Tempus knelt over Abarsis, bleeding out his life naked in the dirt. 'Get me light,' he rasped. Tossing his helmet aside, he bent down until his cheek touched Stepson's knotted, hairless belly. The whole bronze head of the spear, barbs and all, was deep in him. Under his lowest rib, the shattered haft stuck out, quivering as he breathed. The torch was brought; the better light told Tempus there was no use in cutting the spearhead loose; one flange was up under the low rib; vital fluids oozed out with the youth's blood. Out of age-old custom, Tempus laid his mouth upon the wound and sucked the blood and swallowed it, then raised his head and shook it to those who waited with a hot blade and hopeful, silent faces. 'Get him some water, no wine. And give him some air.'

They moved back and as the Sacred Bander who had been holding Abarsis's head put it down, the wounded one murmured; he coughed, and his frame shuddered, one hand clutching spasmodically at the spear. 'Rest now.
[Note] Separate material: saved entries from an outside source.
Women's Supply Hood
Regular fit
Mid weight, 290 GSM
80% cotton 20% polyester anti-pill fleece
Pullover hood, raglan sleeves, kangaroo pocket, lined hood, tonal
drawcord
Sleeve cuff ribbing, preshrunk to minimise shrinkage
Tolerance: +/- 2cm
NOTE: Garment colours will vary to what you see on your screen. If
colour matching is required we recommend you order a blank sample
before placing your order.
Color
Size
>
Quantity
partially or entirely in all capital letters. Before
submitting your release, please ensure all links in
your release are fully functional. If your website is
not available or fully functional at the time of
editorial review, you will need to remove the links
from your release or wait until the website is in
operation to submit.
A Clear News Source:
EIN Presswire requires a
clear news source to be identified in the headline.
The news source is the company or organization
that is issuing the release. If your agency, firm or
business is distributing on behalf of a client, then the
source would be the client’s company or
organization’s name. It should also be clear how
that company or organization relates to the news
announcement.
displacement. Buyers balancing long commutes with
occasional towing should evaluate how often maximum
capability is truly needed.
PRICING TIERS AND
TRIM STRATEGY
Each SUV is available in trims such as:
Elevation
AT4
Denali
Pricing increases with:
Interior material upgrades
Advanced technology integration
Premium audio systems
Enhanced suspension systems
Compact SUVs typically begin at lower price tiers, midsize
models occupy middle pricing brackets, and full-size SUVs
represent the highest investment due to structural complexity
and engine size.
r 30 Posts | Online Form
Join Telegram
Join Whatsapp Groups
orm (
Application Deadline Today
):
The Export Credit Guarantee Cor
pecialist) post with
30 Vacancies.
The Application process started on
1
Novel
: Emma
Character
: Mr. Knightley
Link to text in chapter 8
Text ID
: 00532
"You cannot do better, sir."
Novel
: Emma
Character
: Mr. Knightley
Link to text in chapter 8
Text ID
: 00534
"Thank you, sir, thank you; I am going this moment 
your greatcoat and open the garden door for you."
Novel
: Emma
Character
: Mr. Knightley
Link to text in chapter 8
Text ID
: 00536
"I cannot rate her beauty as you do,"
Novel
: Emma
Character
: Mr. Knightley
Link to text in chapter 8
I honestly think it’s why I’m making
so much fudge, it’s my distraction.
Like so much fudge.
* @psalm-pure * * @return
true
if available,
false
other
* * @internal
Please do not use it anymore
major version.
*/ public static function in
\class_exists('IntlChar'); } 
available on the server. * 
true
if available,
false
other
Stepson. You have got your wish. You will be my sacrifice to the god.' He covered the youth's nakedness with his mantle, taking the gory hand from the broken haft, letting it fasten on his own.

Then the blue-grey eyes of Abarsis opened in a face pale with pain, and something else: 'I am not frightened, with you and the god beside me.'

Tempus put an arm under his head and gathered him up, pulling him across his lap. 'Hush, now.'

'Soon, soon,' said the paling lips. 'I did well for you. Tell me so ... that you are content. 0 Riddler, so well do I love you, I go to my god singing your praises. When I meet my father, I will tell him ... I... fought beside you.'

'Go with more than that. Stepson,' whispered Tempus, and leaned forward, and kissed him gently on the mouth, and Abarsis breathed out his soul while their lips yet touched.

9

Now, Hanse had got the rods with no difficulty, as Stepson had promised he would be able to do, citing Tempus's control of palace personnel as surety. And afterwards, the young mercenary's invitation to come and watch them fight up at Jubal's rang in his head until, to banish it, he went out to take a look. He knew it was foolish to go, for it was foolish even to know, but he knew that he wanted to be able to say, 'Yes, I saw. It was wonderful,' the next time he saw the young mercenary, so he went very carefully and cautiously. If he were stopped, he would have all of Stepson's Sacred Band as witnesses that he had been at Jubal's, and nowhere near the palace and its Hall of Judgement. He knew those excuses were flimsy, but he wanted to go, and he did not want to delve into why: the lure of mercenary life was heady in his nostrils; if he admitted how sweet it seemed, he might be lost. If he went, perchance he would see something not so sweet, or so intoxicating, something which would wash away all this talk of friendship and honour. So he went, and hid on the roof of a gatehouse abandoned in the confusion. Thus he saw all that transpired. When he could in safety leave his roost, he followed the pair of grey horses bearing Tempus and the corpse ridgeward, stealing the first mount he came to that looked likely.